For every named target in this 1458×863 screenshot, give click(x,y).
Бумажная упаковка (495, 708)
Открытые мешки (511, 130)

------------------------

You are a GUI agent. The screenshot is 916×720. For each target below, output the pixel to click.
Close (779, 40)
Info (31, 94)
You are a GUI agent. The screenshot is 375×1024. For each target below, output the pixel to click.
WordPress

------------------------

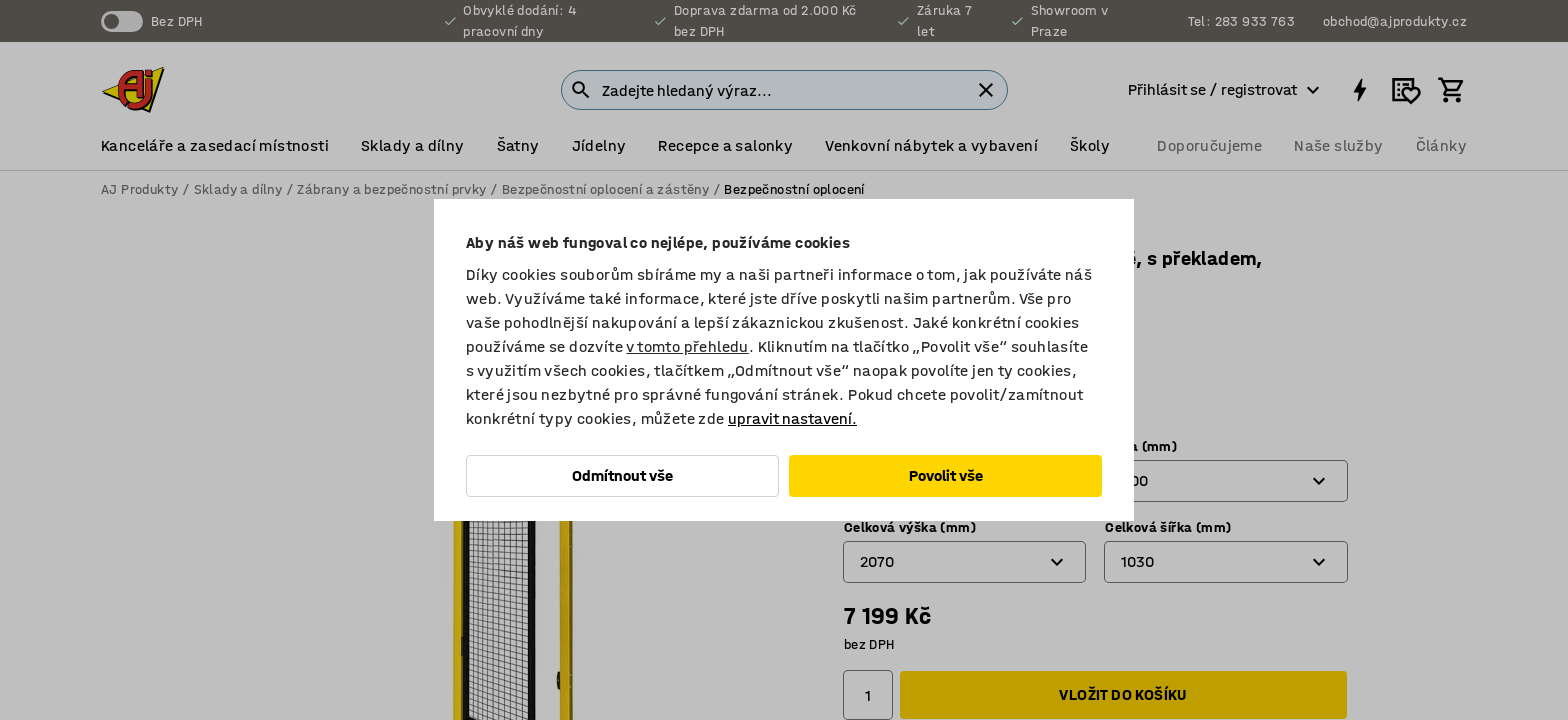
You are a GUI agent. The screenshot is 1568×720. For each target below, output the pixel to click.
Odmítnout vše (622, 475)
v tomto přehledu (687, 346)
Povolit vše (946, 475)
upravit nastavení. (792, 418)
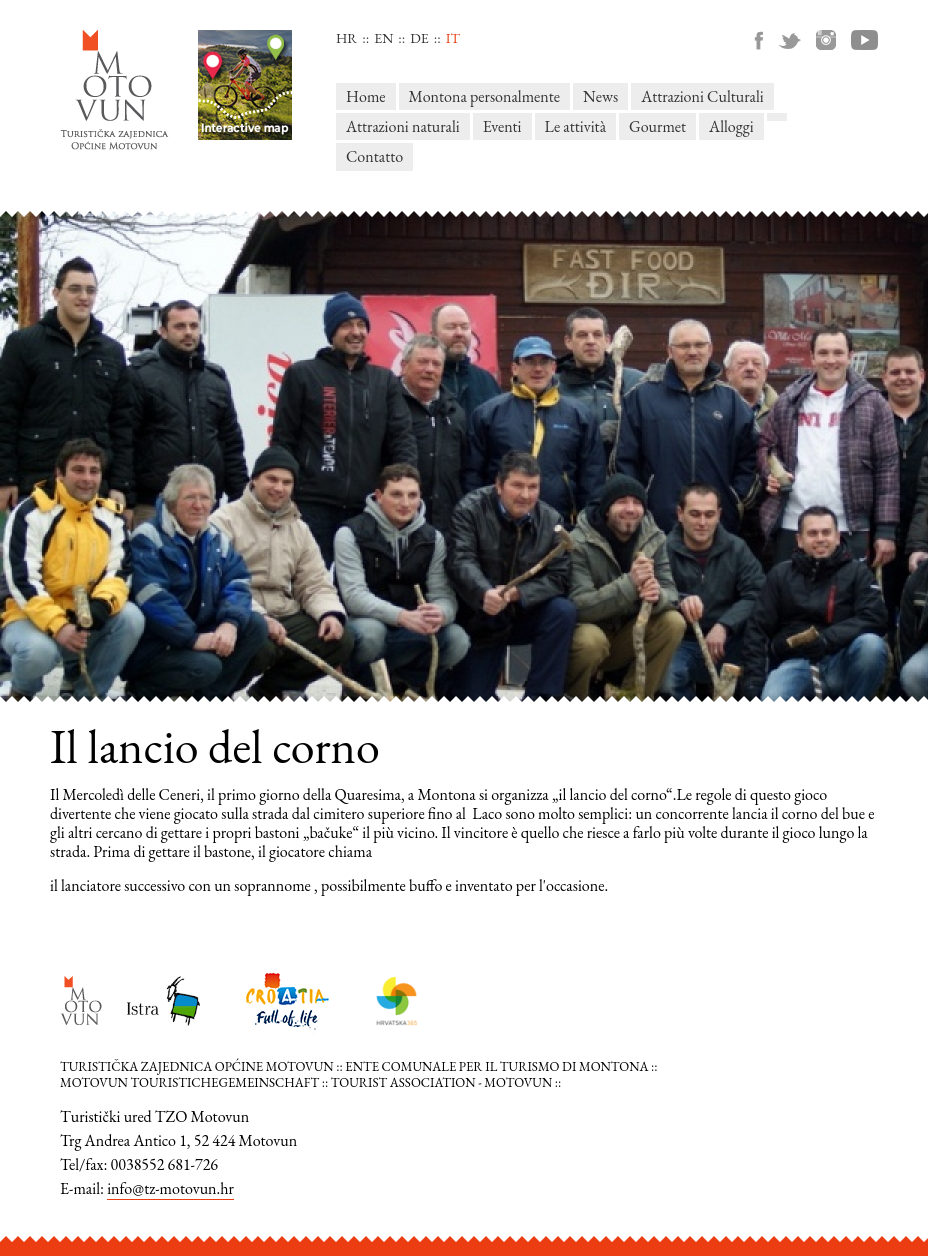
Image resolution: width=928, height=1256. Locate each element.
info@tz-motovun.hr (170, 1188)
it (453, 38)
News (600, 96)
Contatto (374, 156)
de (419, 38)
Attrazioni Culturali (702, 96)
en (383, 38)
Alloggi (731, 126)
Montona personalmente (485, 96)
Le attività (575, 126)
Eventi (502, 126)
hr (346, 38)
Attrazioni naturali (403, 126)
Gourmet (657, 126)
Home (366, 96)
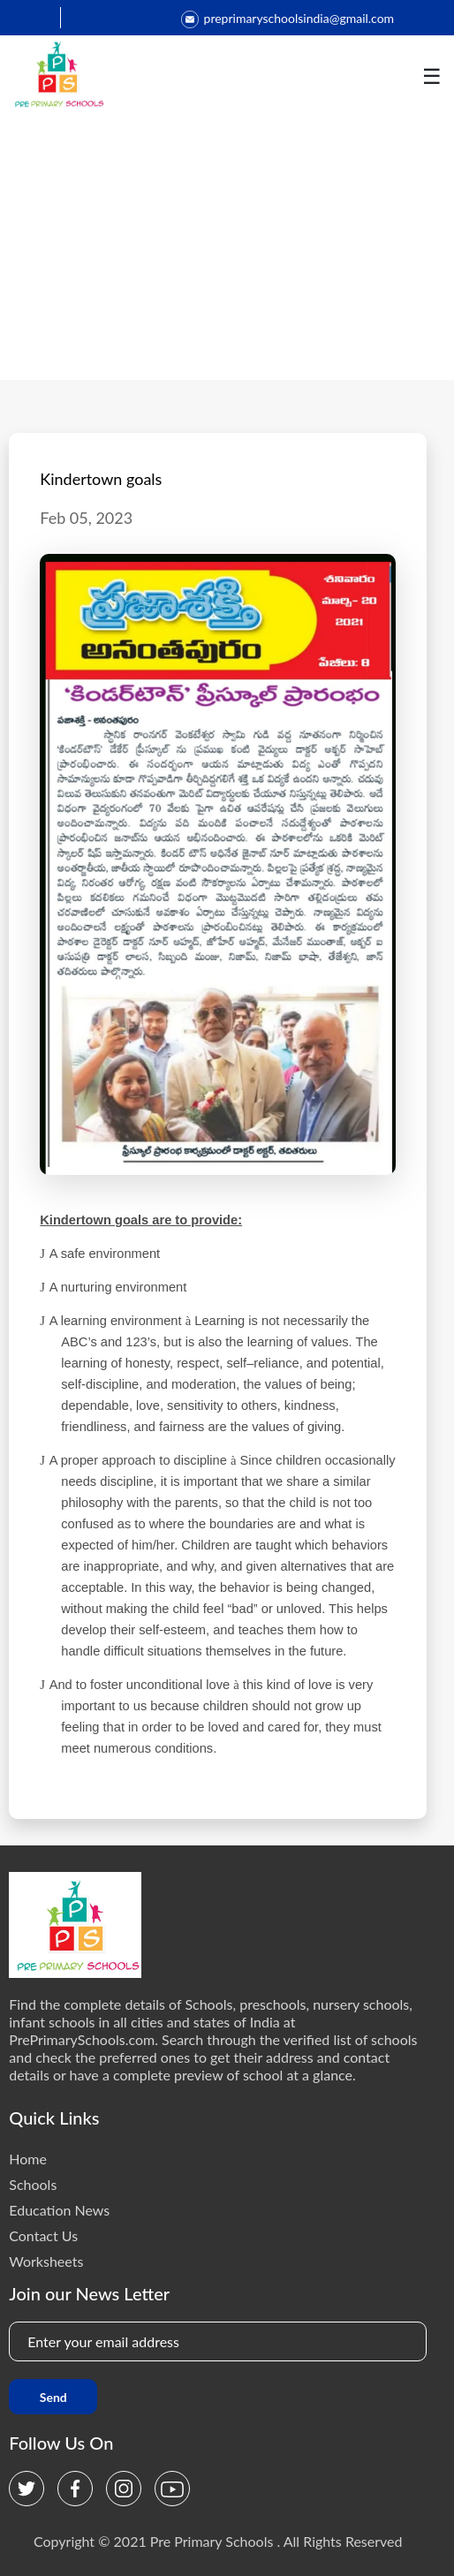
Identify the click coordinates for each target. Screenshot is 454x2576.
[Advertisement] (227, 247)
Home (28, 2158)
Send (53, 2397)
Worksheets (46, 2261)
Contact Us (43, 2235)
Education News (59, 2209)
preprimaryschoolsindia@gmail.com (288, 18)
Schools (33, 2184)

------------------------

- About this task
Print exactly the lines of the listing above starting at the line containing "For every named" and ending at the line containing "Открытые мешки (511, 130)", both included.

- Result of the task
For every named target in this 1458×863 screenshot, give click(x,y).
Бумажная упаковка (495, 708)
Открытые мешки (511, 130)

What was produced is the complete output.